Required action → Transcribe, exactly and without pictures, the lines below from the line with "vysehradska@kniznicapetrzalka.sk" to the line with "Sport Og Friluftsliv", both ends included, and no others.

Data items
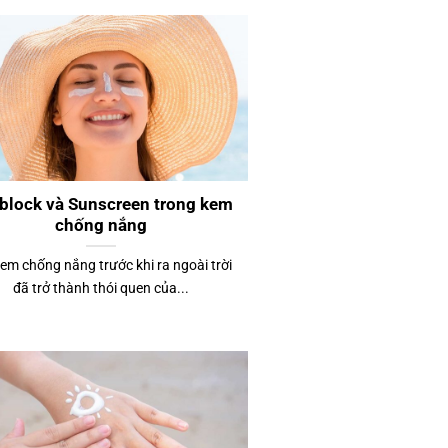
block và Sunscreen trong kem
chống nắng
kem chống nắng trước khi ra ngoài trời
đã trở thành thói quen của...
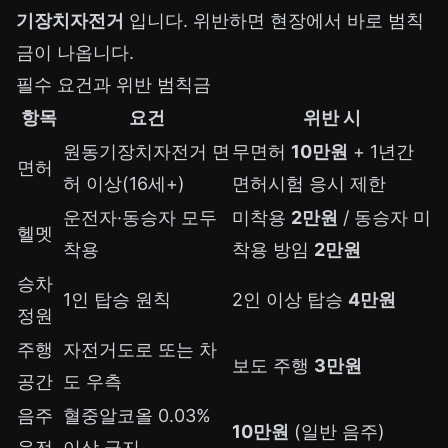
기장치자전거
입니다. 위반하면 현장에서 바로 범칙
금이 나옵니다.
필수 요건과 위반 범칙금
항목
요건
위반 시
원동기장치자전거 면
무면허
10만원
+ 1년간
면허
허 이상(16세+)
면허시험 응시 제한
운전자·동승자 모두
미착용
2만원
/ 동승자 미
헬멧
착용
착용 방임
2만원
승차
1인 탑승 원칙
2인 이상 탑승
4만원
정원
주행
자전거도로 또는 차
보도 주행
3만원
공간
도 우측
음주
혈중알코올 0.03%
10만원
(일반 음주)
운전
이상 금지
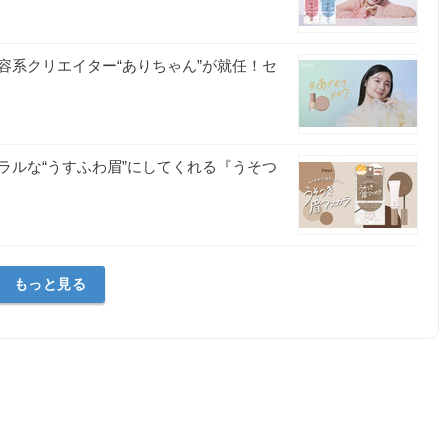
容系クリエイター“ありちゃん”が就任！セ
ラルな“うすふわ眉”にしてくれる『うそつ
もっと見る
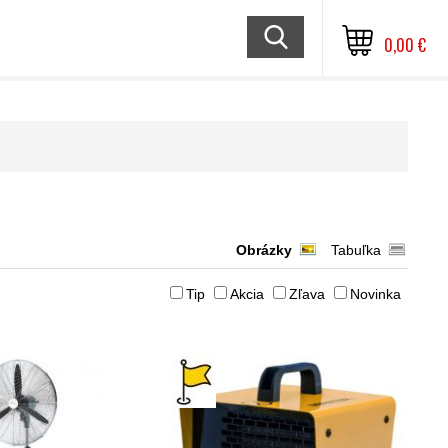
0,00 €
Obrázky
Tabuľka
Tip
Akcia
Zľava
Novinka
==
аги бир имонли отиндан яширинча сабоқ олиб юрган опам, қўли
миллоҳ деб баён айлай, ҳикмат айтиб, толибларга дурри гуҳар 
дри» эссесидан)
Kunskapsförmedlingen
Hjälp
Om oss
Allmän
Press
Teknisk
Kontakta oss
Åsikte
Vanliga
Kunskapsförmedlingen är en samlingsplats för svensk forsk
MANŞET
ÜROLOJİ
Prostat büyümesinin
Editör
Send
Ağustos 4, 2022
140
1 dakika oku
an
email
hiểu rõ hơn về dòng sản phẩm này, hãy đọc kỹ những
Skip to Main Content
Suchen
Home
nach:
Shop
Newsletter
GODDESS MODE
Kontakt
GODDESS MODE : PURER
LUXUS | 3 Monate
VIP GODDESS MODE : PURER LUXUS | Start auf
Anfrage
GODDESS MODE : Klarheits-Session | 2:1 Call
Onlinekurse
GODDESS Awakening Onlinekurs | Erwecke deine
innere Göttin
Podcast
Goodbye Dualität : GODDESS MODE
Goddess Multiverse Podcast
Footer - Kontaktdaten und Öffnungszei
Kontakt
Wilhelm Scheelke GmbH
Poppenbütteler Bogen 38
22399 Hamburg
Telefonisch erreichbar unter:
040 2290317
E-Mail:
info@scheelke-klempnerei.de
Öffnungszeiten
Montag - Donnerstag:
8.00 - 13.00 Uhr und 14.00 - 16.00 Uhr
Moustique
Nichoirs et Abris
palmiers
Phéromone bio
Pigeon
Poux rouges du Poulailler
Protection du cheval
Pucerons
---
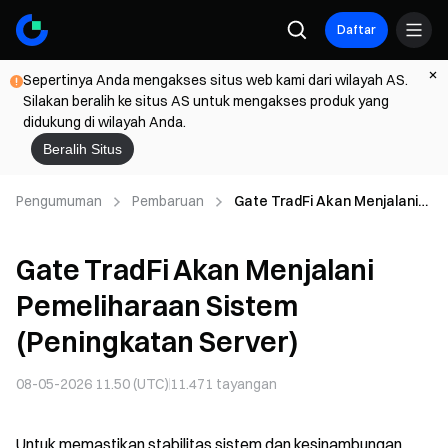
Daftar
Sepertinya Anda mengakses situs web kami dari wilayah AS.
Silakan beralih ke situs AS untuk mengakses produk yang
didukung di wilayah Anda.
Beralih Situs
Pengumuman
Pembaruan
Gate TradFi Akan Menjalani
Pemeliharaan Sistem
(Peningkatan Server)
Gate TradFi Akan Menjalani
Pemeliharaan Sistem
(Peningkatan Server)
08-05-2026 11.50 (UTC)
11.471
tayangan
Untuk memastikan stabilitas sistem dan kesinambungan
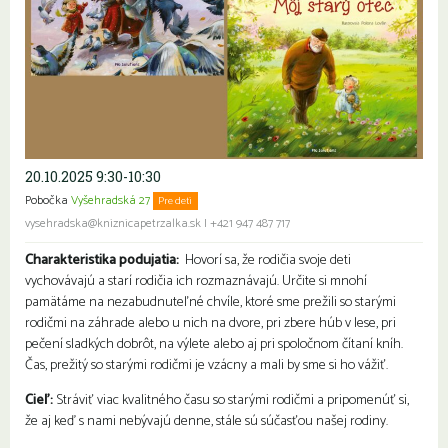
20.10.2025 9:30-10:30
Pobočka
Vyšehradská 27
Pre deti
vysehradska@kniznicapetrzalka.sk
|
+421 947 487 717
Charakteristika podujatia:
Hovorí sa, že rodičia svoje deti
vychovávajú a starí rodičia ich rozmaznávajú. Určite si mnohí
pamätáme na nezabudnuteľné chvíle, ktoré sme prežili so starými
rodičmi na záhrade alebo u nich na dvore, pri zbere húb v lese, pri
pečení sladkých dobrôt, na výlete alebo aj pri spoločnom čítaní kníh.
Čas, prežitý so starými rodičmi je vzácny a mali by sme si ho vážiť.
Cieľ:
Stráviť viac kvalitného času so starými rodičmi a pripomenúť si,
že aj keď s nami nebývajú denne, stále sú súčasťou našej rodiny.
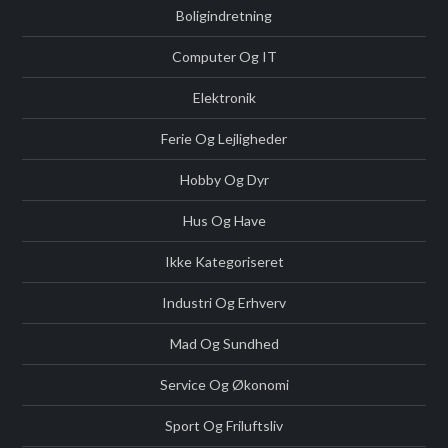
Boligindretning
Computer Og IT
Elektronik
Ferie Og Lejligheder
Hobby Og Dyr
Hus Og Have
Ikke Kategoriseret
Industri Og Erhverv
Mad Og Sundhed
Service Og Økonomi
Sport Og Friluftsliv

Problem solution →
vysehradska@kniznicapetrzalka.sk
|
+421 947 487 717
Charakteristika podujatia:
Hovorí sa, že rodičia svoje deti
vychovávajú a starí rodičia ich rozmaznávajú. Určite si mnohí
pamätáme na nezabudnuteľné chvíle, ktoré sme prežili so starými
rodičmi na záhrade alebo u nich na dvore, pri zbere húb v lese, pri
pečení sladkých dobrôt, na výlete alebo aj pri spoločnom čítaní kníh.
Čas, prežitý so starými rodičmi je vzácny a mali by sme si ho vážiť.
Cieľ:
Stráviť viac kvalitného času so starými rodičmi a pripomenúť si,
že aj keď s nami nebývajú denne, stále sú súčasťou našej rodiny.
Boligindretning
Computer Og IT
Elektronik
Ferie Og Lejligheder
Hobby Og Dyr
Hus Og Have
Ikke Kategoriseret
Industri Og Erhverv
Mad Og Sundhed
Service Og Økonomi
Sport Og Friluftsliv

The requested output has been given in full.